Talk to your doctor about creatinine levels
If your lab tests have shown high creatinine levels, discuss your results with your care team. You may need to repeat your creatinine blood test and undergo further testing to help determine your high creatinine causes. Taking action as soon as possible will help you feel better and take control of your health.
High creatinine and protein
If you’re not on dialysis, be careful not to get too much protein in your diet. Remember, the body uses creatine in muscle metabolism, and that creatine becomes a waste product of that process. Protein fuels that process, which means that too much of it will create extra creatinine and other wastes. If your kidneys aren’t working well to filter toxins and waste, you don’t want to add to their burden. Talk to your doctor about how much protein you should be getting in your diet.
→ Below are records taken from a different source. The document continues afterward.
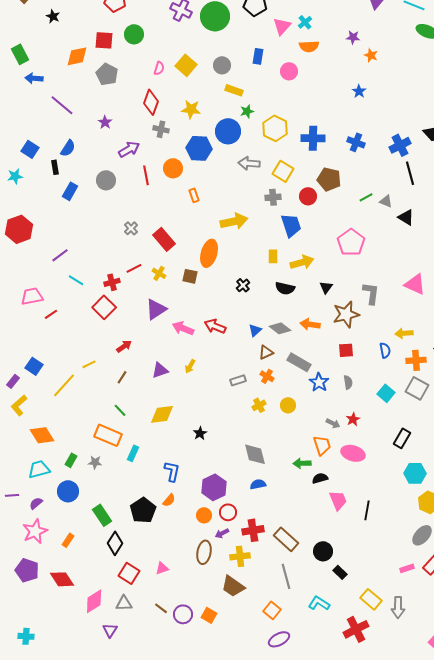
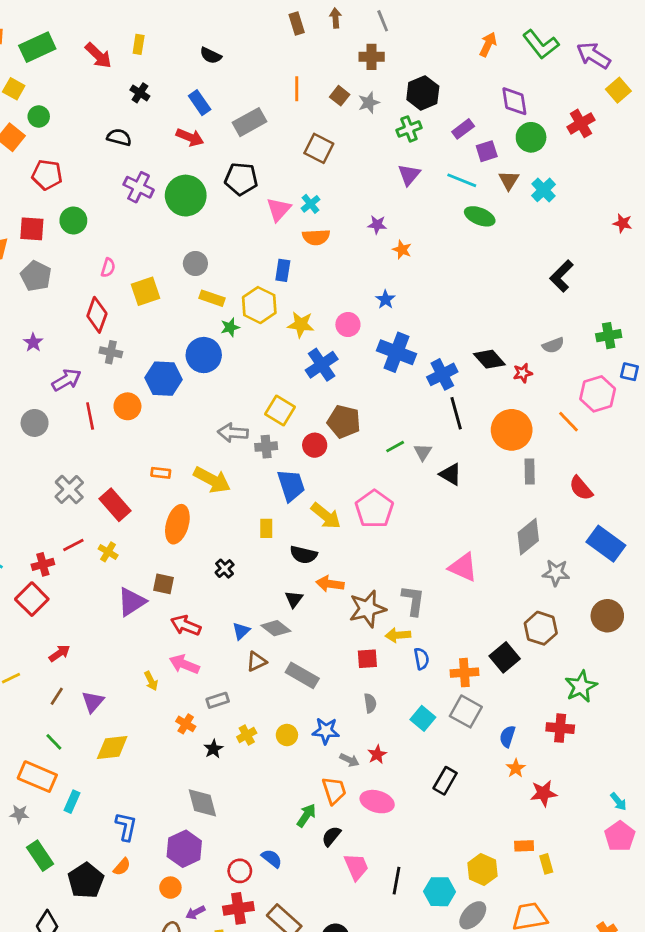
blue rectangle: (258, 56) -> (283, 270), moved
yellow square: (186, 65) -> (145, 291), moved, turned 30
pink circle: (289, 71) -> (348, 325), moved
yellow star: (191, 109) -> (301, 325), moved
yellow hexagon: (275, 128) -> (259, 305), moved
blue cross: (313, 138) -> (322, 365), turned -35
blue cross: (356, 142) -> (396, 352), moved, size x1.5
gray arrow: (249, 163) -> (233, 433), moved
orange rectangle: (194, 195) -> (161, 473), moved, turned -64
gray triangle: (386, 201) -> (423, 452), turned 40
yellow arrow: (234, 221) -> (212, 480), turned 40
gray cross: (131, 228) -> (69, 490), size x1.5
yellow arrow: (302, 262) -> (326, 516), moved, turned 55
brown square: (190, 276) -> (164, 584), moved
black triangle: (326, 287) -> (294, 599), moved
black semicircle: (285, 288) -> (304, 555), moved
gray L-shape: (371, 293) -> (413, 600), moved
purple triangle: (156, 309) -> (132, 602), moved
orange arrow: (310, 324) -> (330, 584), moved
pink arrow: (183, 328) -> (184, 664), moved
yellow arrow: (404, 333) -> (398, 635), moved
yellow arrow: (190, 366) -> (151, 681), turned -56
purple triangle: (160, 370) -> (93, 702), moved, turned -30
orange cross: (267, 376) -> (186, 724), moved
blue star: (319, 382) -> (326, 731), moved, turned -30
black star: (200, 433) -> (213, 749), moved
gray diamond: (255, 454) -> (202, 803), moved
green arrow: (302, 463) -> (306, 815), turned 126
cyan hexagon: (415, 473) -> (439, 892), moved
black semicircle: (320, 478) -> (331, 836), turned -35
blue semicircle: (258, 484) -> (272, 858), moved, turned 49
red circle: (228, 512) -> (240, 871), moved
green rectangle: (102, 515) -> (40, 856), moved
If you are already on dialysis, your body may actually need more protein. Dialysis removes amino acids that are the building blocks of albumin, a protein that’s vital to your health, so you may need to eat more protein to replace it. Your doctor and renal dietician will prescribe the right amount and types of foods and drinks for your best health—and help you create a diet that best fits your health needs.
There are many diseases and conditions that can lead to kidney failure. Kidney failure can be acute with rapid onset and may be reversible or it can be chronic and progress over time before resulting in permanent kidney failure at end stage renal disease (ESRD). Some of these types of kidney disease and their causes have complex-sounding medical names you may be unfamiliar with. This quick guide can help make sense of them.
Understanding causes of chronic kidney disease and ESRD
Diabetic nephropathy—a glomerular disease caused by kidney damage due to diabetes. It is the most common type of kidney disease and often leads to kidney failure.
Glomerular disease or glomerulonephritis—damage to the filtering structures in the kidney (glomeruli) caused by inflammation. It may run in your family or be caused by an immune disorder or infection. It is the second most common type of kidney disease and often leads to kidney failure.
Acute kidney injury (AKI)—a sudden illness of the kidneys resulting from one of many causes. AKI may result from an injury that damages the kidneys or a lack of blood flow to the kidneys. It can also occur if urine is blocked from leaving the kidneys by something such as an enlarged prostate or kidney stones. The buildup of toxins and pressure can then cause kidney damage, which may lead to acute kidney failure.
Polycystic kidney disease (PKD)—an inherited disease in which cysts (noncancerous masses) form in the kidneys. PKD may eventually lead to kidney failure.
Nephrotic syndrome—a condition resulting from glomerular disease that’s caused by excess protein in your urine due to damage to the filtering structures in the kidney (glomeruli). Nephrotic syndrome can lead to high blood pressure and is a significant signal that your kidneys are not working well.
Lupus nephritis—a condition caused by the autoimmune disease lupus, which results in kidney damage and scarring. Lupus nephritis can lead to CKD and eventually ESRD.